Rivelazione dei segreti sull’indagine Consip, il ruolo di Lotti al centro degli accertamenti

La difesa di Tiziano Renzi valuta la «riconvocazione di Luigi Marroni», l'ad di Consip che con le sue dichiarazioni alla magistratura ha coinvolto nell'inchiesta sull'appalto Fm4 da 2,7 miliardi di euro, il padre dell'ex premier e il ministro allo Sport Luca Lotti. L'avvocato Federico Bagattini, legale di Tiziano Renzi, scioglie oggi la sua riserva dopo il diniego di Marroni di essere ascoltato nell'indagine difensiva. Al momento, spiega il legale, «non sarà fatta istanza di incidente probatorio» né di «ascoltare Marroni alla presenza di un pubblico ministero». È più probabile, aggiunge il legale, una nuova «riconvocazione».

L'accusa della Procura
Ma andiamo con ordine. L'ipotesi della Procura della Repubblica di Roma è che Tiziano Renzi, in concorso con il “faccendiere” Carlo Russo, suo intimo amico, abbia creato un vantaggio all'imprenditore partenopeo Alfredo Romeo, il quale intendeva muovere pressioni sui vertici di Consip per aggiudicarsi, in particolare, il lotto 10 della maxi commessa Fm4. Il lotto in questione è quello relativo alla gestione dei servizi dei palazzi istituzionali che ricadono nel Municipio I della Capitale.

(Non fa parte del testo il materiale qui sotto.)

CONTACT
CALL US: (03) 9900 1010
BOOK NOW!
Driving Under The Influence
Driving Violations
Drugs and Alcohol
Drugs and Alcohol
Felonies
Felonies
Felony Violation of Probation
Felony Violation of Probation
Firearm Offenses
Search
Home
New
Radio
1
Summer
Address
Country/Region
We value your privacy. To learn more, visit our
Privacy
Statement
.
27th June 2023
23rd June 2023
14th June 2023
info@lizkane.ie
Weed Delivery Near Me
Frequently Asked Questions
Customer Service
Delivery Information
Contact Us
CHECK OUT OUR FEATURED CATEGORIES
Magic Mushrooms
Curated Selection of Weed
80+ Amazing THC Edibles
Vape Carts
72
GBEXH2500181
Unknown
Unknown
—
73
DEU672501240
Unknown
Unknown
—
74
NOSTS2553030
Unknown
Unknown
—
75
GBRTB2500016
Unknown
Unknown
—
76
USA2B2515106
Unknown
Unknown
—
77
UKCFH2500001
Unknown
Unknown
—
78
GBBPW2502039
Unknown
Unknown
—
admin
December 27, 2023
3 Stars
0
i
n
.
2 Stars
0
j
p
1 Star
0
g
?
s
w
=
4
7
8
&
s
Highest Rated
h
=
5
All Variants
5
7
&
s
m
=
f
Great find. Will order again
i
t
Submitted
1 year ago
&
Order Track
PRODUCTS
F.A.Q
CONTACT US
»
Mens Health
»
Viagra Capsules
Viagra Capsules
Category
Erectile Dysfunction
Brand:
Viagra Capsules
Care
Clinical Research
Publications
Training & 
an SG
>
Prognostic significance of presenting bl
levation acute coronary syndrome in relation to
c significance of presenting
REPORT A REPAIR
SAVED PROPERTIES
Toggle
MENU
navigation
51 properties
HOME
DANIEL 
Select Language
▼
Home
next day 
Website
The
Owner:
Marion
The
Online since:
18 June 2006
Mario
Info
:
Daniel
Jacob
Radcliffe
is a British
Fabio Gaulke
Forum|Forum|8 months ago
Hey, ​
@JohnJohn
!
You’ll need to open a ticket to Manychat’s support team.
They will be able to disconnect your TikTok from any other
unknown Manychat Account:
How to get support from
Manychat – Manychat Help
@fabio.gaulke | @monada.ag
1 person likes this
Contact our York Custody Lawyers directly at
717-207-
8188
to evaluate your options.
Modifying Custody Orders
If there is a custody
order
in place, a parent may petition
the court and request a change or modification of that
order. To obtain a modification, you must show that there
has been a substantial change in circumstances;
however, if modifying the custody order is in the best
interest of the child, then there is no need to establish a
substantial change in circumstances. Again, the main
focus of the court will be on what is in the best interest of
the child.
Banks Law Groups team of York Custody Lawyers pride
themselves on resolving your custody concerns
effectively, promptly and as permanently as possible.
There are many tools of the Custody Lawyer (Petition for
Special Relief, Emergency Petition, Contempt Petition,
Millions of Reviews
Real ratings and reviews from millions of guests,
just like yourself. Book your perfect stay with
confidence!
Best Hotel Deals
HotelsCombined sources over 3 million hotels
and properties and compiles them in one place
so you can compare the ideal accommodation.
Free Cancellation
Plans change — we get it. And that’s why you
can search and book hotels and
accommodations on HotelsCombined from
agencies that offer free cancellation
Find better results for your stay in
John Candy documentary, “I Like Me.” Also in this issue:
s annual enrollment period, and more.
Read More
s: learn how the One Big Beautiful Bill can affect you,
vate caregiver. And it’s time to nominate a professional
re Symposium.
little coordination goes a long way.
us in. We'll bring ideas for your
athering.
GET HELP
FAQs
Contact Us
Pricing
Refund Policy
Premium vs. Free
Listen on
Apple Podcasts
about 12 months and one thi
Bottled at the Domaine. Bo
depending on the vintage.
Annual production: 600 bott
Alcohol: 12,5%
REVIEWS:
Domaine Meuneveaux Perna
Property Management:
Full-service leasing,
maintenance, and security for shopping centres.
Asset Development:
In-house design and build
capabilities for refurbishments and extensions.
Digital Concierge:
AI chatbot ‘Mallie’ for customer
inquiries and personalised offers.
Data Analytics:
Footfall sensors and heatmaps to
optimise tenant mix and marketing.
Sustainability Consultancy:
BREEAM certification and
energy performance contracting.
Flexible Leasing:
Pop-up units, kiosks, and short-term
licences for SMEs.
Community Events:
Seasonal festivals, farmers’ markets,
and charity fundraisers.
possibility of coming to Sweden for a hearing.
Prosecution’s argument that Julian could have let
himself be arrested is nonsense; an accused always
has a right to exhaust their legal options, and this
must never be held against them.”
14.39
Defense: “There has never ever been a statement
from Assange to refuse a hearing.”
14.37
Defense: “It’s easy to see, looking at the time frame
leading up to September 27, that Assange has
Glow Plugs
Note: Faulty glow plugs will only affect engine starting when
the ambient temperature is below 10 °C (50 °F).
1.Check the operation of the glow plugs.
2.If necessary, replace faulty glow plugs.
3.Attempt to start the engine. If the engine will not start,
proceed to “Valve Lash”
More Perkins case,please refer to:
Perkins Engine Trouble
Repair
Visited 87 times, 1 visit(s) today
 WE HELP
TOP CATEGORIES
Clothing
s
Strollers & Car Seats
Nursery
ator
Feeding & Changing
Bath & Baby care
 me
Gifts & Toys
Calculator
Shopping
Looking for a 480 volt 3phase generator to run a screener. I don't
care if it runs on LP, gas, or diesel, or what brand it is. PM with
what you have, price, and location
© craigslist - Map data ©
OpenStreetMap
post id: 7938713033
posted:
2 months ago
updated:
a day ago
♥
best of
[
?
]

Il coinvolgimento di Tiziano Renzi
Il ruolo del padre dell'ex premier è delineato negli atti da Marroni, ascoltato a dicembre scorso dai magistrati. Ha raccontato di aver «incontrato il Tiziano Renzi in diverse occasioni. In particolare, Tiziano Renzi, qualche mese dopo il mio insediamento in Consip (credo fosse il settembre 2015) mi chiese, credo via sms, di incontrarlo di persona perché voleva parlarmi. Fu così che io dopo qualche giorno, credo fosse un fine settimana, mi recai a Firenze e incontrai Tiziano Renzi per strada, nella zona del Bargello. Tiziano Renzi mi disse subito che mi aveva chiesto quel incontro perché voleva chiedermi di ricevere un suo amico imprenditore a nome Carlo Russo che voleva partecipare a delle gare d'appalto indette da Consip; Tiziano Renzi mi chiese di fare il possibile per assecondare le richieste del Russo e di dargli una mano atteso che era un suo amico. Io risposi che avrei ricevuto il Russo e che lo avrei ascoltato. In effetti dopo una quindicina di giorni venne presso questa sede della Consip Carlo Russo e io lo ricevetti nel mio ufficio da solo. Il Russo mi disse in concreto che tramite una società, di cui non ricordo il nome ma disse che era a lui riferibile, stava partecipando alla gara d'appalto indetta da Consip che riguardava il Facility management (credo potesse trattarsi proprio della gara Fm4 di cui oggi avete richiesto gli atti) e in modo esplicito mi chiese di attivarmi sulla commissione da me nominata al fine di aumentare il punteggio tecnico relativo all'offerta presentata dalla società da lui segnalata di modo da favorirlo; il Russo Carlo, per rafforzare la sua richiesta, mi disse in modo esplicito che questo affare non interessava solo lui ma dietro la società che lui stava rappresentando vi erano gli interessi di Denis Verdini, facendomi capire chiaramente che avrei dovuto impegnarmi nel senso da lui prospettato, ribadendomi che io ricoprivo questo incarico grazie alla nomina che mi era stata concessa dal Presidente del Consiglio Matteo Renzi».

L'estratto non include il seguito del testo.